In this practical example of linear regression in R, we will learn how to predict the fuel efficiency of a car based on its weight. We will start by importing a dataset, calculating linear regression using the lm()
function and making predictions using the predict()
function, and learning how to interpret the linear regression results in R.
Though we will use mtcars
R demo dataset to demonstrate how to calculate liniar regression, remember that you can use any R datasets available that contains a predictor variable and a response variable.
Without further ado, launch R or R Studio on your computer and let’s get started.
Step 1: Import a Dataset in R
To get started, we need a dataset to work with. We will use the mtcars
dataset, which contains the weight and fuel efficiency (in miles per gallon) of different cars. This dataset is built-in to R and can be loaded using the data()
function. Type the following in the R shell:
data(mtcars)
You can take a look at the data by using the head()
function, which will show you the first few rows of the dataset:
head(mtcars)
The output should look something like this:
mpg cyl disp hp drat wt qsec vs am gear carb
Mazda RX4 21.0 6 160 110 3.90 2.620 16.46 0 1 4 4
Mazda RX4 Wag 21.0 6 160 110 3.90 2.875 17.02 0 1 4 4
Datsun 710 22.8 4 108 93 3.85 2.320 18.61 1 1 4 1
Hornet 4 Drive 21.4 6 258 110 3.08 3.215 19.44 1 0 3 1
Hornet Sportabout 18.7 8 360 175 3.15 3.440 17.02 0 0 3 2
Valiant 18.1 6 225 105 2.76 3.460 20.22 1 0 3 1
As you can see, the dataset contains information on the mpg, cyl, disp, hp, drat, wt, qsec, vs, am, gear and carb for different car brands.
Step 2: Calculate Linear Regression in R
Now that we have our data loaded, we can start performing linear regression.

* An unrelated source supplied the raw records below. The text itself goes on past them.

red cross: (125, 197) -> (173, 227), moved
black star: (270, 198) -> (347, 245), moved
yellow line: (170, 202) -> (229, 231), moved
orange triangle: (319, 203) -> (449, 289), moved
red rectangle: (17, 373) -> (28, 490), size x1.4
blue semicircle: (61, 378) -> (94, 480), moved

To perform linear regression, we use the lm()
function.
model <- lm(mpg ~ wt, data = mtcars)
The first argument of the function is a formula that specifies the model. In this case, the model is predicting mpg
(fuel efficiency) using wt
(weight). The data = mtcars
argument specifies that the data set to use is mtcars
.
Step 3: Get the Summary of the Regression Model
Once you have fit the model, you can get a summary of the model by using the summary()
function. The summary includes information on the residuals, coefficients, R-squared value, F-statistic, and p-value.

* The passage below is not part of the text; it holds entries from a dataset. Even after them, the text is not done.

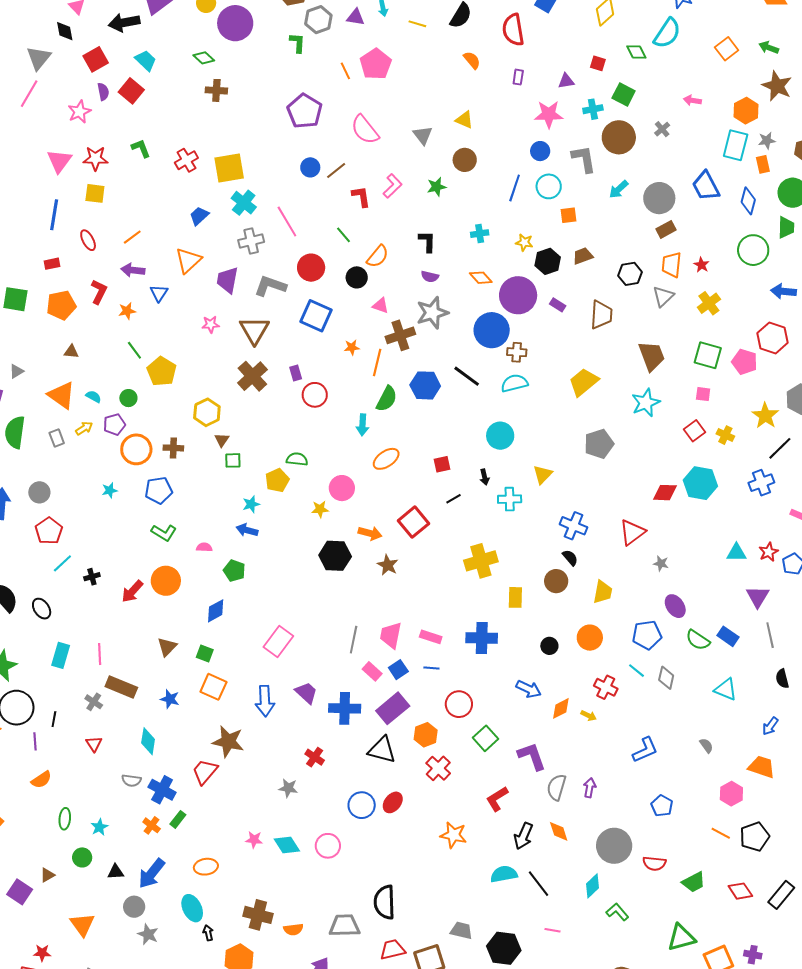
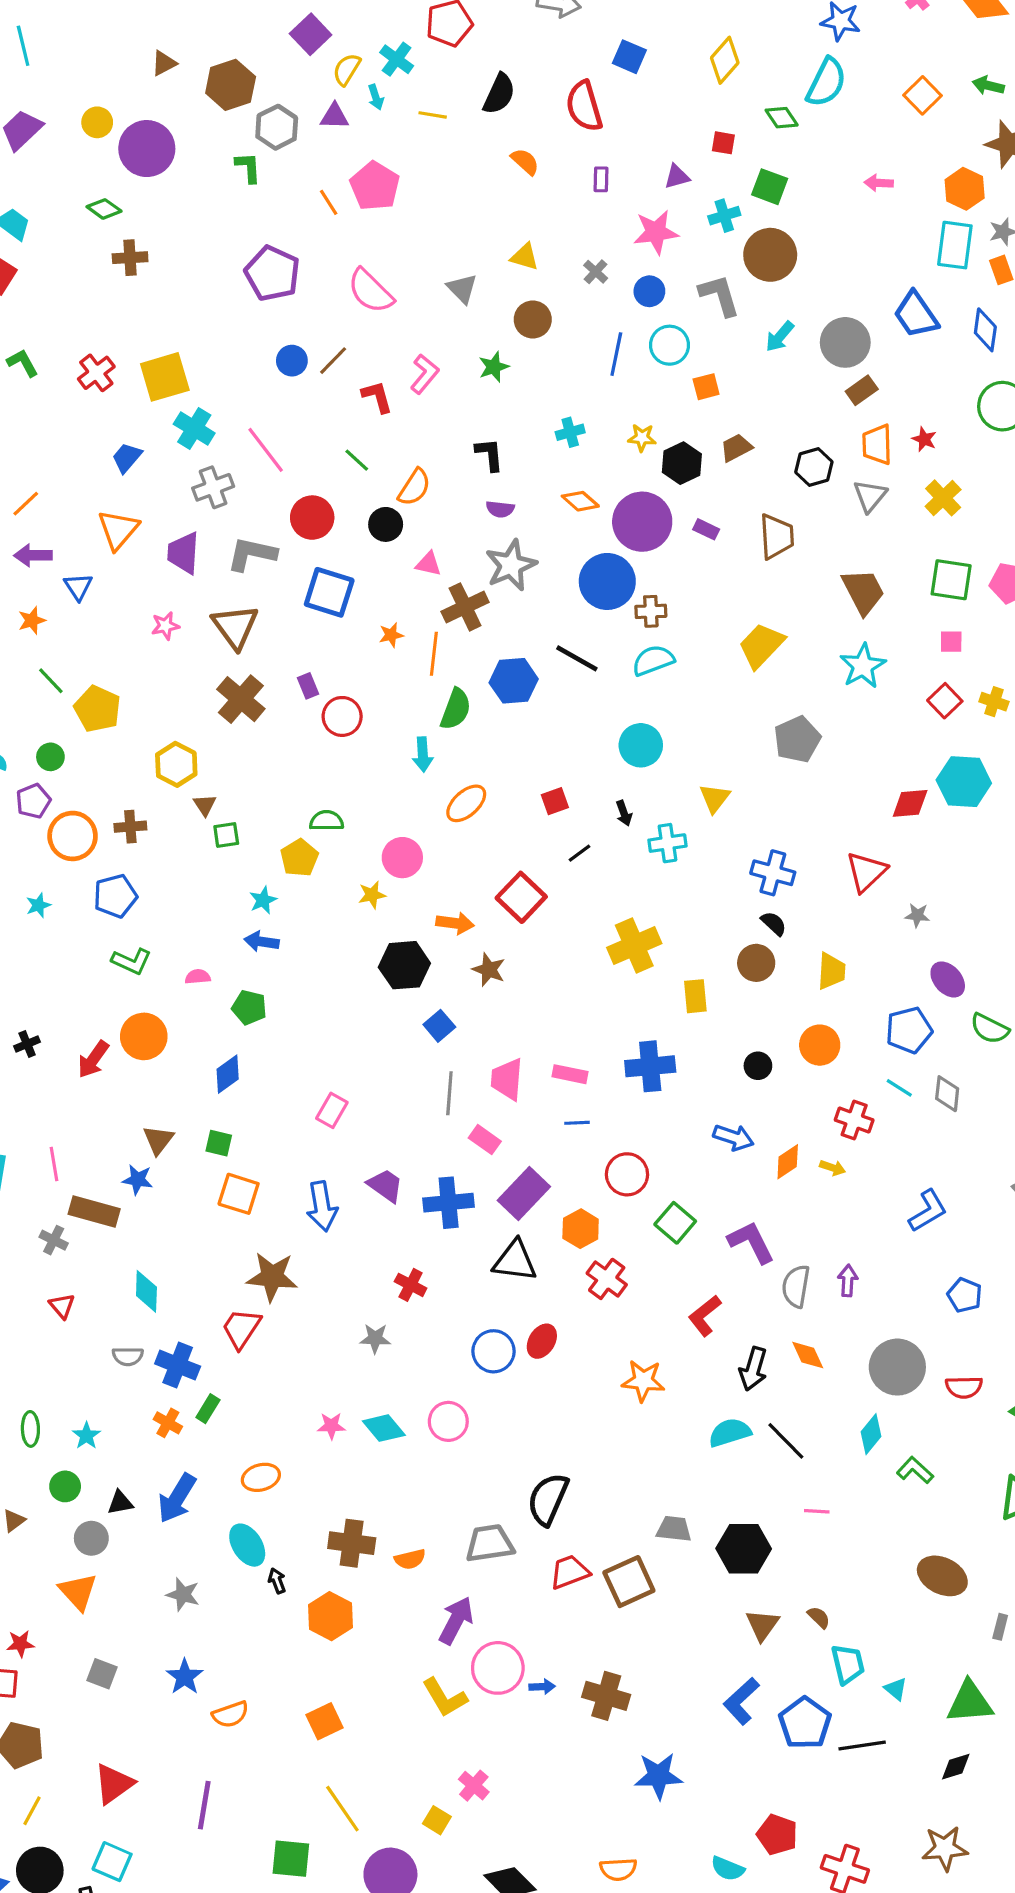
gray cross: (662, 129) -> (596, 272), moved
pink rectangle: (278, 642) -> (332, 1110), size x0.7
blue square: (398, 670) -> (439, 1026), moved
blue star: (170, 699) -> (138, 1180), moved
black semicircle: (385, 902) -> (548, 1499), turned 32
gray circle: (134, 907) -> (91, 1538), moved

Here is an example of how to get the summary of the model:
summary(model)
This summary of the linear regression model should look like this:
Call:
lm(formula = mpg ~ wt, data = mtcars)
Residuals:
Min 1Q Median 3Q Max
-4.5275 -2.3279 -0.4826 1.2975 6.8724
Coefficients:
Estimate Std. Error t value Pr(>|t|)
(Intercept) 37.28536 1.82451 20.527 < 2e-16 ***
wt -5.34447 0.55342 -9.659 1.29e-10 ***
---
Signif. codes: 0 ‘***’ 0.001 ‘**’ 0.01 ‘*’ 0.05 ‘.’ 0.1 ‘ ’ 1
Residual standard error: 2.576 on 30 degrees of freedom
Multiple R-squared: 0.7528, Adjusted R-squared: 0.7448
F-statistic: 93.59 on 1 and 30 DF, p-value: 1.294e-10
Step 4: Interpret the Linear Regression Results
Now that we got our output, here is how you should interpret the linear regression results for our example:
- The output shows that the coefficient for wt (weight) coefficient is -5.34447, and the intercept is 37.28536.
- The p-value is less than 0.05, indicating that the relationship between weight and fuel efficiency is statistically significant.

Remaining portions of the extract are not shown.